* _WHAT YOU ARE ASKED TO DO_
Look through the entries below and copy exactly the part that begins with the line containing "Ⅳ(GP-Ⅳ)檢測試劑盒紫鉚因N-吡咯烷 電子級,99.9" and ends with the line containing "ここでは東急カードが発行しているカードでショッピングを". Do not copy the pictures.

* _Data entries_

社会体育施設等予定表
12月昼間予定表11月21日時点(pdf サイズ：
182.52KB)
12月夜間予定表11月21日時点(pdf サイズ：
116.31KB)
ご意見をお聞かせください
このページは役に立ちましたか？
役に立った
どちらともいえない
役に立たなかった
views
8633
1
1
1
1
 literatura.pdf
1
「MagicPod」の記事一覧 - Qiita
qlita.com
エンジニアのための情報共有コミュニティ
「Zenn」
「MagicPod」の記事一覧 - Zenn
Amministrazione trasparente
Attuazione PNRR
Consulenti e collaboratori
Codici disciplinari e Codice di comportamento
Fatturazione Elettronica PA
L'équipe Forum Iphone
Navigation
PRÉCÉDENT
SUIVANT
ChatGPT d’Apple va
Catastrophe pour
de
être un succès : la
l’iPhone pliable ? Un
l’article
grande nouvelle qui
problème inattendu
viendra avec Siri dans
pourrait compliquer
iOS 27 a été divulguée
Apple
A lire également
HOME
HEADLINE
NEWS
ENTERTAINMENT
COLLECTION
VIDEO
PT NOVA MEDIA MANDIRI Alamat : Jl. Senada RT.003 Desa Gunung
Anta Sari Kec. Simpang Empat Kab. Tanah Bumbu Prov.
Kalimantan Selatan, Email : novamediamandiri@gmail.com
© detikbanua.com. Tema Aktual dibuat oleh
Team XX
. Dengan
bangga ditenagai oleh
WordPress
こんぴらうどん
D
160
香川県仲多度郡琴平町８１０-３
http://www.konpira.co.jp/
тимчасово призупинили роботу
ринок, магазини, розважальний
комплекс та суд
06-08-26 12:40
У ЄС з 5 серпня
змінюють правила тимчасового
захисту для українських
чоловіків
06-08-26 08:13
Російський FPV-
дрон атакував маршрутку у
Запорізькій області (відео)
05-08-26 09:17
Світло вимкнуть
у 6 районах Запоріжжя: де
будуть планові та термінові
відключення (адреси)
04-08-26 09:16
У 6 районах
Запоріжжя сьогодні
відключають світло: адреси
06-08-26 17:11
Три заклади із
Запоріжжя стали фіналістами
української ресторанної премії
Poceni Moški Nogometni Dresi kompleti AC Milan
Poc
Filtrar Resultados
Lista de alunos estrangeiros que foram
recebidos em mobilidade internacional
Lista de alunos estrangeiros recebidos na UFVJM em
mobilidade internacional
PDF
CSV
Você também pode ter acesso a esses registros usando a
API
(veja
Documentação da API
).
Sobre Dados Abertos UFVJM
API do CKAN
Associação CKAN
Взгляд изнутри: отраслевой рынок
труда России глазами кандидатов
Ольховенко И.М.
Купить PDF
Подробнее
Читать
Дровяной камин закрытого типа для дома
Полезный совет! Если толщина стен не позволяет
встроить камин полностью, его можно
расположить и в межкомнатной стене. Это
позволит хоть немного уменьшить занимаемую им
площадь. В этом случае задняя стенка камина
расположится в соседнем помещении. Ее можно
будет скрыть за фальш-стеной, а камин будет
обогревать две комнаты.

...

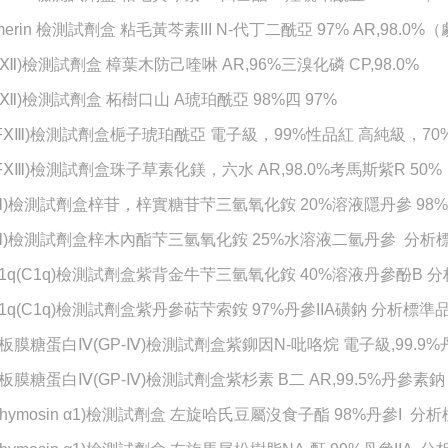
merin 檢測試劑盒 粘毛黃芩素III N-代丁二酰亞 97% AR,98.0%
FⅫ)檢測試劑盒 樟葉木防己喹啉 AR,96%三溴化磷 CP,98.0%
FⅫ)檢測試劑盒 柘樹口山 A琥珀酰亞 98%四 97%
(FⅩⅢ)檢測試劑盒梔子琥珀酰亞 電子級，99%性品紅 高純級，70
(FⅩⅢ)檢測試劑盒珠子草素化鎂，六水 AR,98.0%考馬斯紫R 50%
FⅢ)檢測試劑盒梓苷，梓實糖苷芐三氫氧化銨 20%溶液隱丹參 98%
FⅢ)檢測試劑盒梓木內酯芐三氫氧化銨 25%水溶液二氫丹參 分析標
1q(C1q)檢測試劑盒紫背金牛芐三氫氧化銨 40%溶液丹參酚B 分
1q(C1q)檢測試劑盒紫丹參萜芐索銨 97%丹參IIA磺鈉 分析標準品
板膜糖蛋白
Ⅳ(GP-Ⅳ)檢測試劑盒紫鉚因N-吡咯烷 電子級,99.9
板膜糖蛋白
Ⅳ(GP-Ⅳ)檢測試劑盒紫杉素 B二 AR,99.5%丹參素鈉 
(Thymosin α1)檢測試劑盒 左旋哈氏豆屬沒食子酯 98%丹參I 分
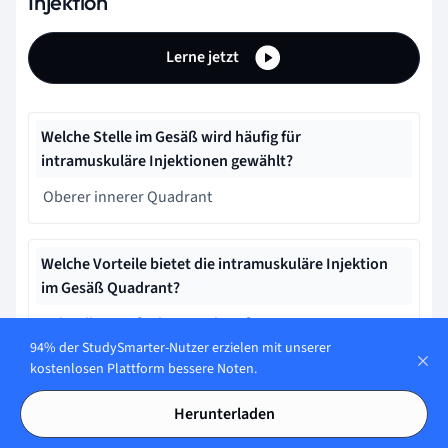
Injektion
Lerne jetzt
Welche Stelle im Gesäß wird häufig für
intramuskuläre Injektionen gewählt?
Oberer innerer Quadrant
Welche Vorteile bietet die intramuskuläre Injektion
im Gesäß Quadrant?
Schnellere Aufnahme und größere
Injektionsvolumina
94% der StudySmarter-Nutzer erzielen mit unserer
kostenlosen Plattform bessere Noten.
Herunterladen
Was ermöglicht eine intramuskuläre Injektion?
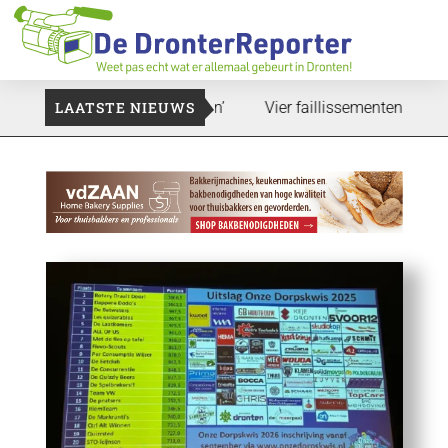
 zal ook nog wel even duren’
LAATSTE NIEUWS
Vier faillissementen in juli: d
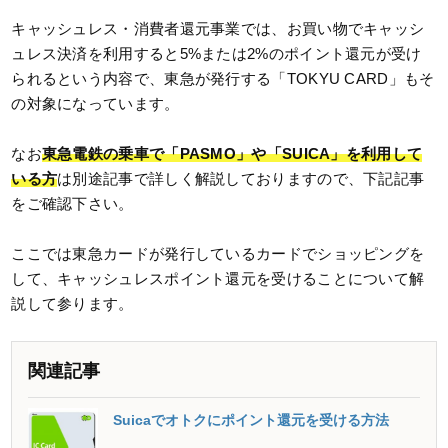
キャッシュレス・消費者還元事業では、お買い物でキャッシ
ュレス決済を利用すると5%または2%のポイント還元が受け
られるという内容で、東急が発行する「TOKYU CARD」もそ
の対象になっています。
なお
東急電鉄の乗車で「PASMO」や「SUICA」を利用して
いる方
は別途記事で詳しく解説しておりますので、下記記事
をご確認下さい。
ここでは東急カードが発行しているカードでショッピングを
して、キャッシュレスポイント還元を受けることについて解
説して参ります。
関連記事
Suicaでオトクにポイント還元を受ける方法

* _RESULT FOR THIS EXERCISE_
Ⅳ(GP-Ⅳ)檢測試劑盒紫鉚因N-吡咯烷 電子級,99.9
板膜糖蛋白
Ⅳ(GP-Ⅳ)檢測試劑盒紫杉素 B二 AR,99.5%丹參素鈉 
(Thymosin α1)檢測試劑盒 左旋哈氏豆屬沒食子酯 98%丹參I 分
Injektion
Lerne jetzt
Welche Stelle im Gesäß wird häufig für
intramuskuläre Injektionen gewählt?
Oberer innerer Quadrant
Welche Vorteile bietet die intramuskuläre Injektion
im Gesäß Quadrant?
Schnellere Aufnahme und größere
Injektionsvolumina
94% der StudySmarter-Nutzer erzielen mit unserer
kostenlosen Plattform bessere Noten.
Herunterladen
Was ermöglicht eine intramuskuläre Injektion?
 zal ook nog wel even duren’
LAATSTE NIEUWS
Vier faillissementen in juli: d
キャッシュレス・消費者還元事業では、お買い物でキャッシ
ュレス決済を利用すると5%または2%のポイント還元が受け
られるという内容で、東急が発行する「TOKYU CARD」もそ
の対象になっています。
なお
東急電鉄の乗車で「PASMO」や「SUICA」を利用して
いる方
は別途記事で詳しく解説しておりますので、下記記事
をご確認下さい。
ここでは東急カードが発行しているカードでショッピングを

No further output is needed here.